Although formalized training in complementary skills may not be available at every institution, it would be great if more graduate and postdoctoral programs in the U.S. offered trainees sufficient opportunities to build up these skills.
Academic institutions also can use the NPA core competencies as a guide to measure the success of their trainees or for improving graduate and postdoctoral training programs. For instance, the postdoctoral program at the New York University School of Medicine currently holds 45 events per year. Keith Micoli, director of the program, has been able to focus all of its events on one of the six competency areas. Micoli also said that his team is revamping its website to display clearly specific resources the postdoctoral program offers for each competency area and how postdocs can access those resources.

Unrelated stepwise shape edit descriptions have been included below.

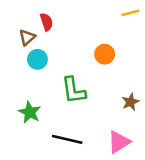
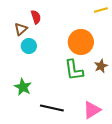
orange circle: (105, 54) -> (81, 42), size x1.6
green L-shape: (74, 90) -> (74, 70), moved
brown star: (130, 102) -> (101, 66), moved

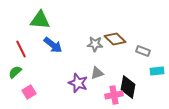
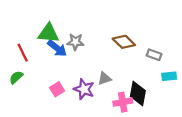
green triangle: (40, 20) -> (48, 33), moved
gray star: (95, 44) -> (75, 42), moved
pink square: (29, 92) -> (57, 89), moved

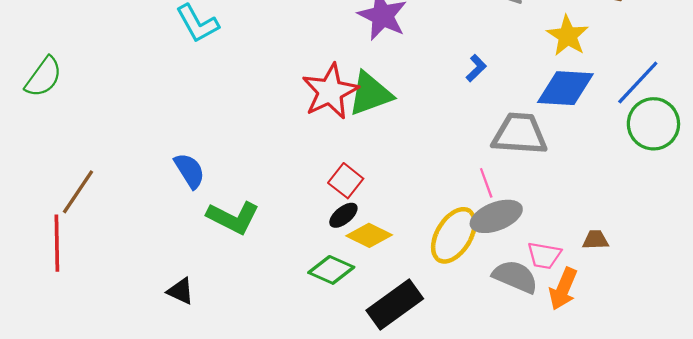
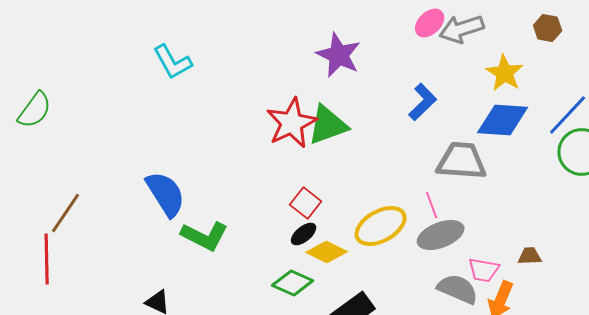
blue L-shape: (476, 68) -> (423, 102), size x1.5
blue semicircle: (190, 171) -> (166, 194), size x1.4
yellow ellipse: (454, 235) -> (381, 226), moved, turned 30

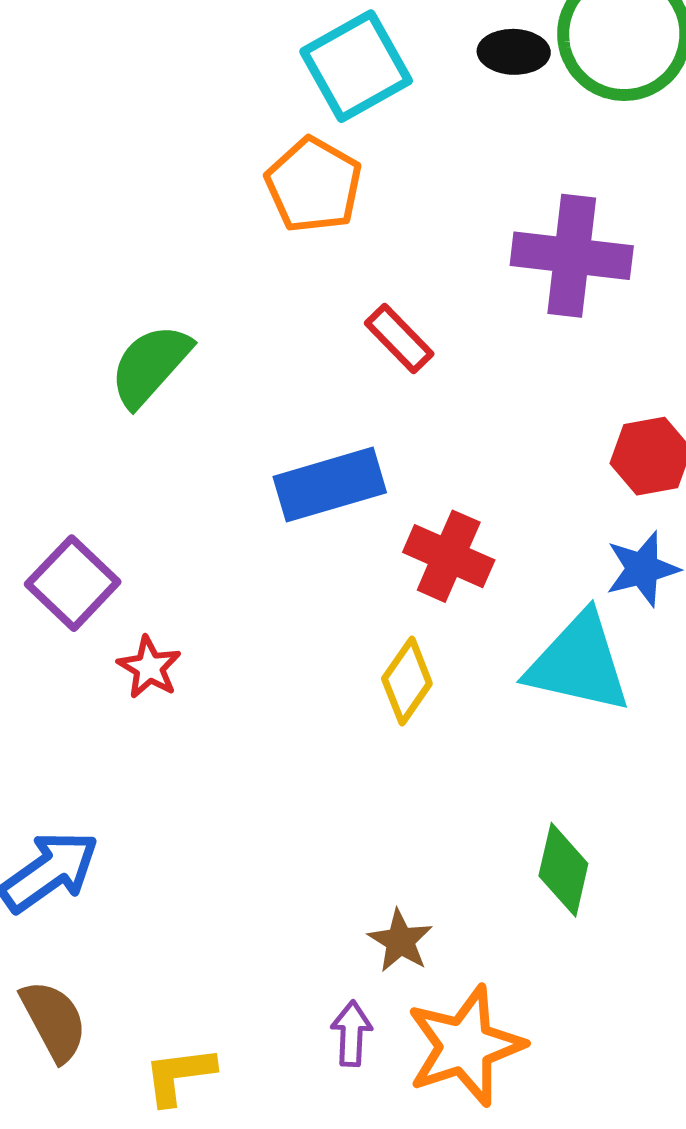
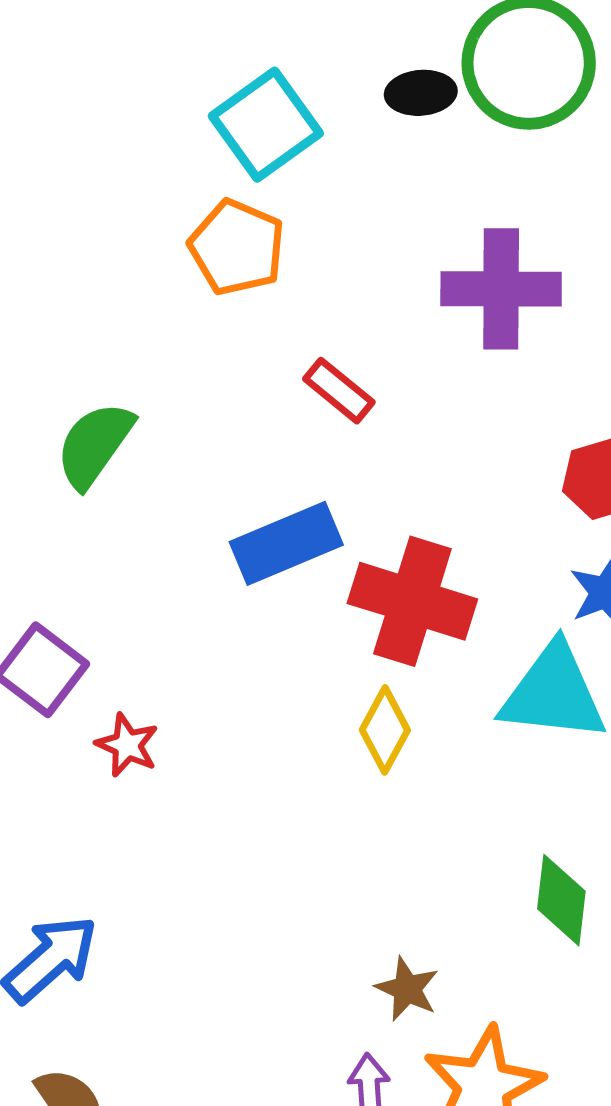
red cross: (449, 556) -> (412, 601), size x1.4

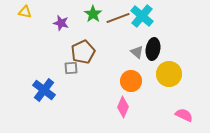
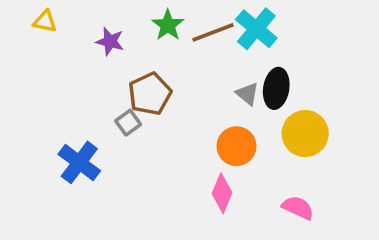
gray square: (71, 68) -> (128, 123), turned -32
pink semicircle: (184, 115) -> (298, 208), moved

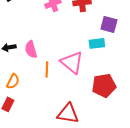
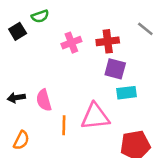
purple square: (109, 24) -> (115, 69), moved
pink triangle: (72, 62) -> (95, 116), turned -45

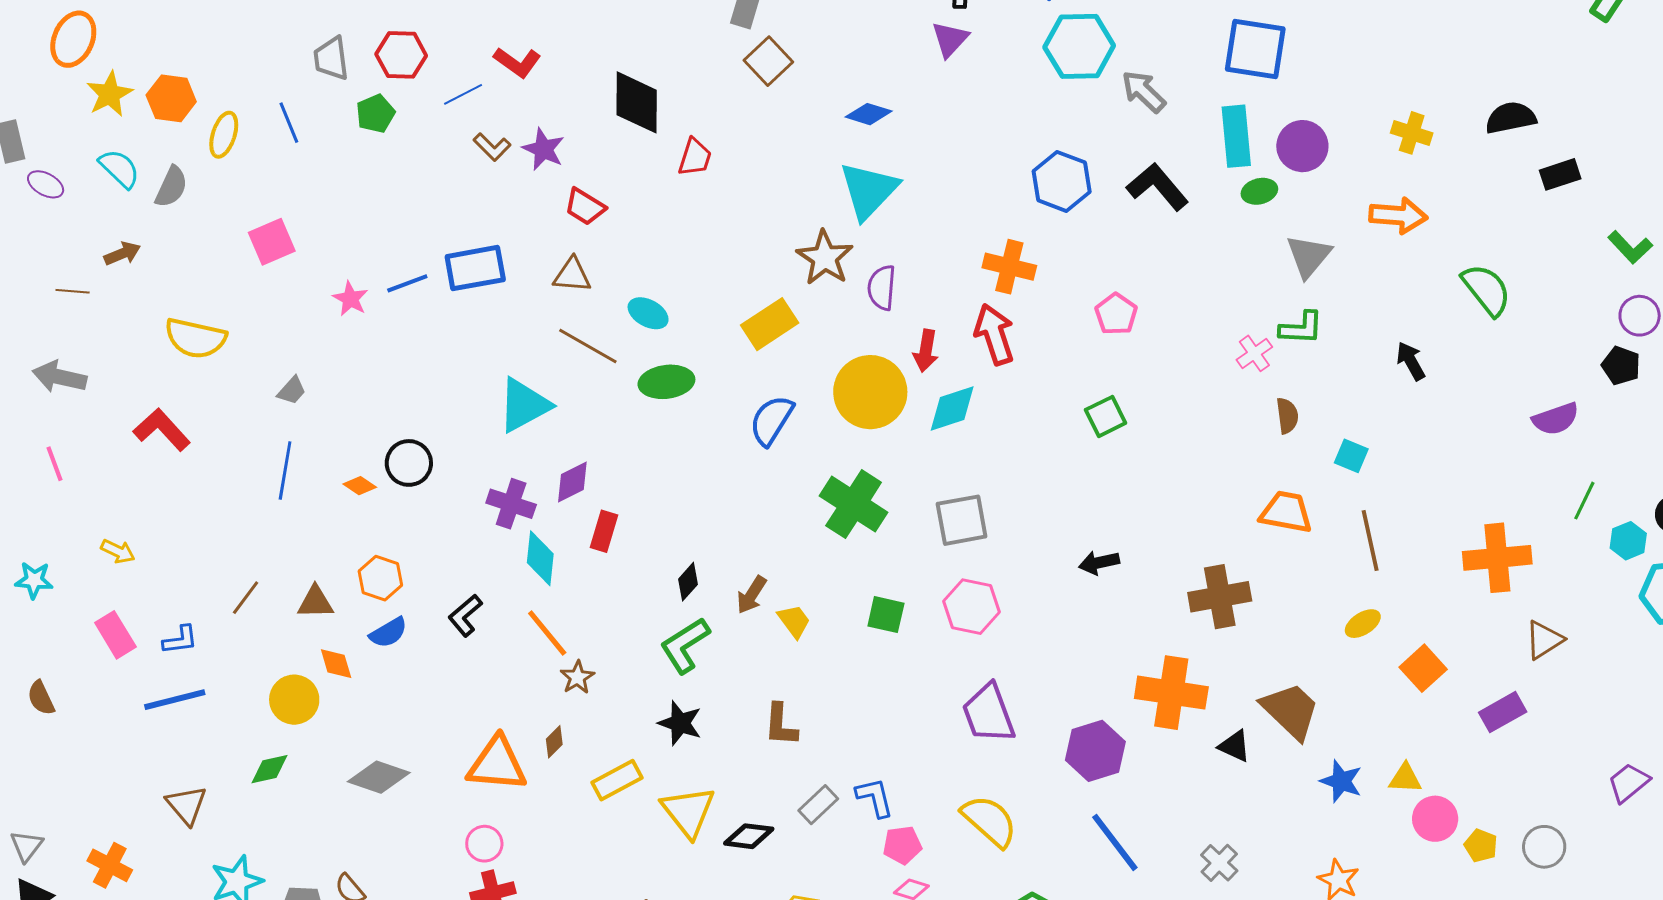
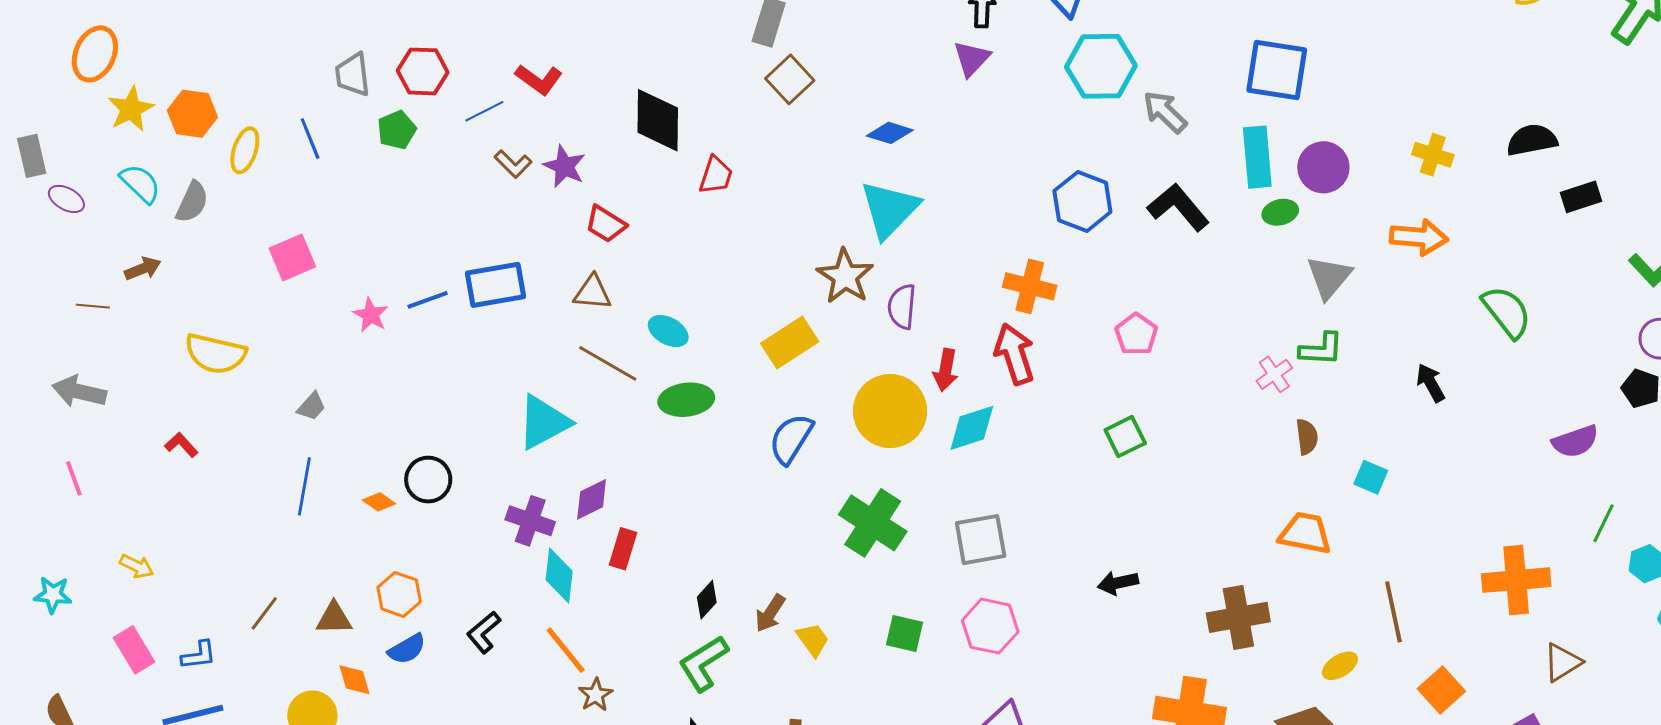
red L-shape: (162, 430) -> (181, 445), size x0.6
brown line: (1370, 541) -> (1393, 612), moved
yellow ellipse: (1363, 624) -> (1340, 666), moved

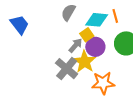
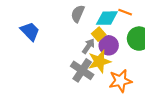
orange line: (115, 16) -> (125, 12), turned -48
yellow star: (85, 62) -> (99, 61), turned 30

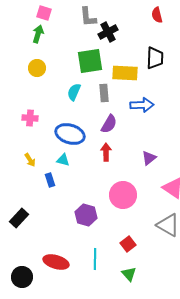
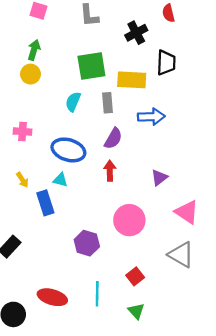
black cross: (108, 32) -> (136, 33), moved
green arrow: (38, 34) -> (34, 50), moved
blue rectangle: (50, 180) -> (45, 203), size x1.5

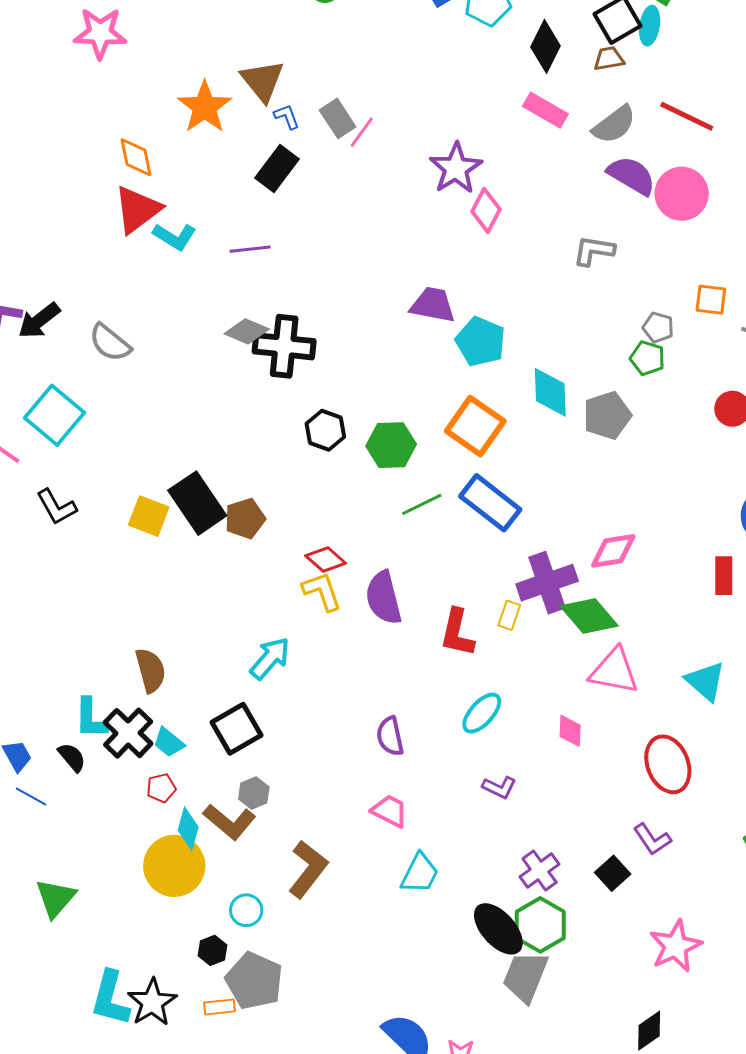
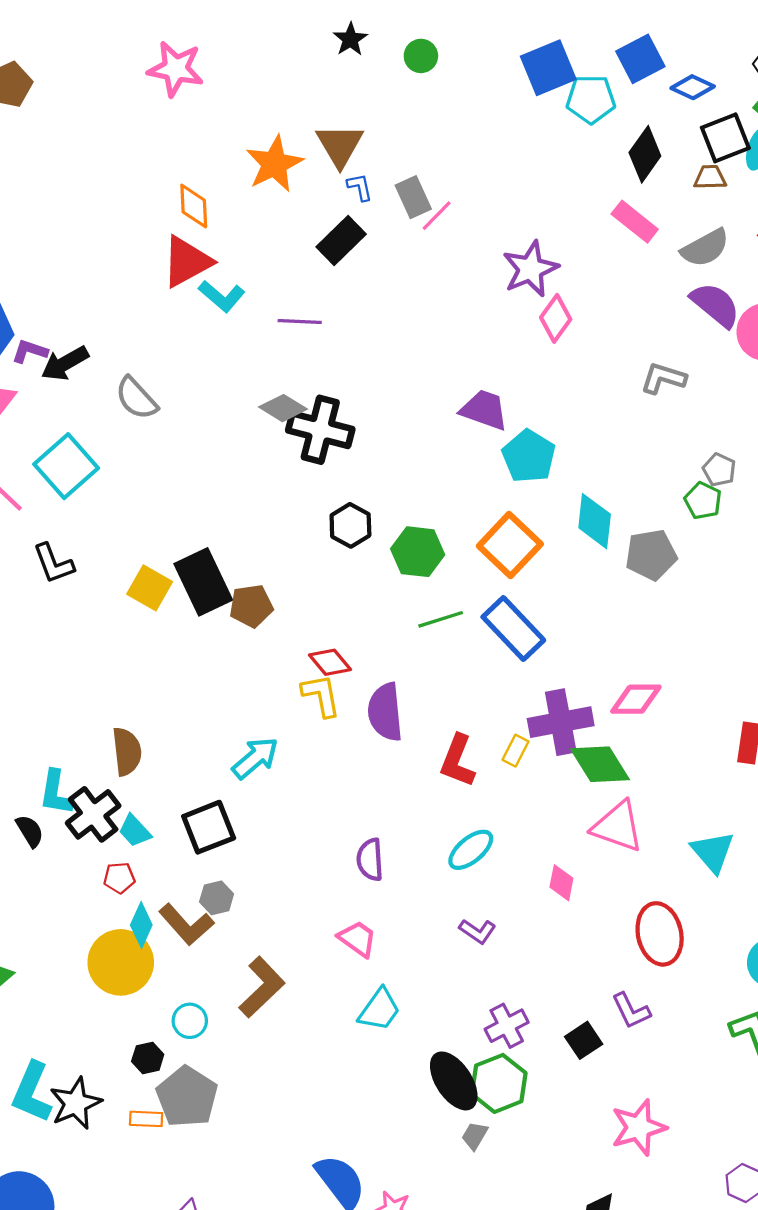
gray trapezoid: (525, 977) -> (475, 1136), size x0.5

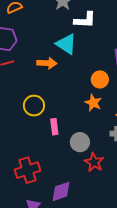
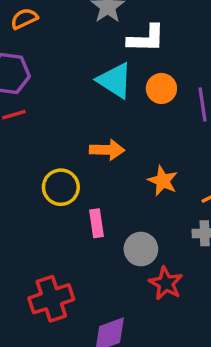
orange arrow: (47, 63) -> (107, 150), moved
orange circle: (100, 79) -> (161, 88), moved

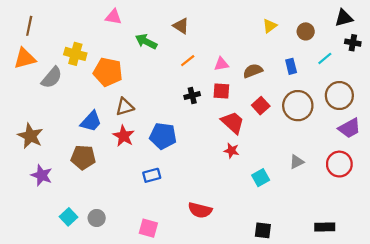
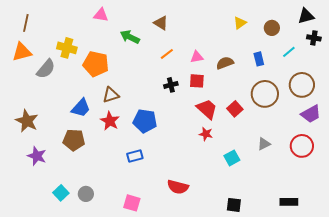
red square: (261, 106) -> (235, 109), moved

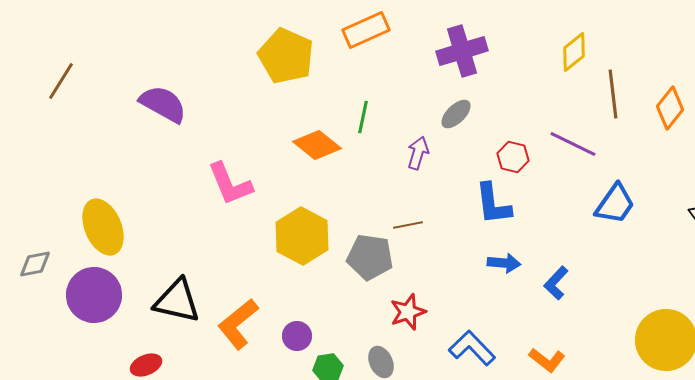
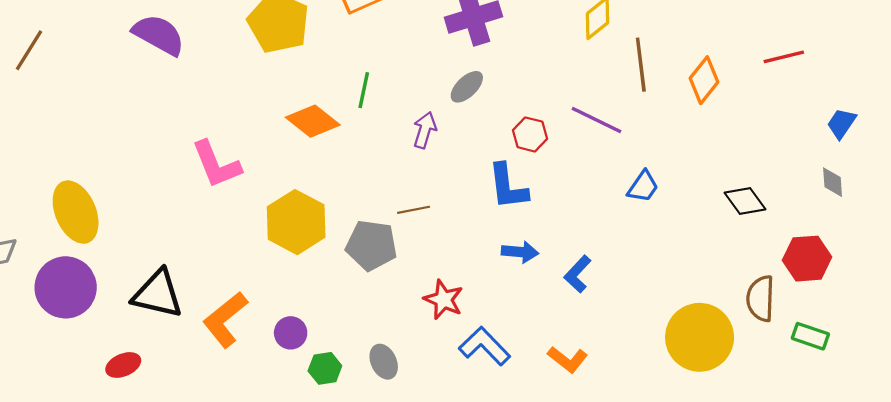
purple semicircle: (163, 104) -> (159, 35), moved
blue trapezoid: (615, 204) -> (643, 187), size x0.7
red star: (408, 312) -> (444, 300), moved, turned -30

It is encouraging to know that academic institutions are starting to take greater responsibility. According to a recent survey conducted by the NPA, “17 out of 74 responding institutions (23 percent) indicated that they provide their postdocs with professional development in the form of the NPA core competencies.” Many graduate programs also offer professional development courses that cover topics such as ethical conduct in research, communication and management issues.
In a recently released report to President Obama, the Council of Advisors on Science and Technology recommended that the NPA core competencies receive particular attention when training future faculty members. Suzanne Pfeffer, president of the American Society for Biochemistry and Molecular Biology, also stated in a recent message, “In addition to future faculty seminars, universities need to initiate programs that teach skills that will benefit trainees preparing for diverse career paths – skills in oral and written communication, teamwork, networking, project management and leadership.”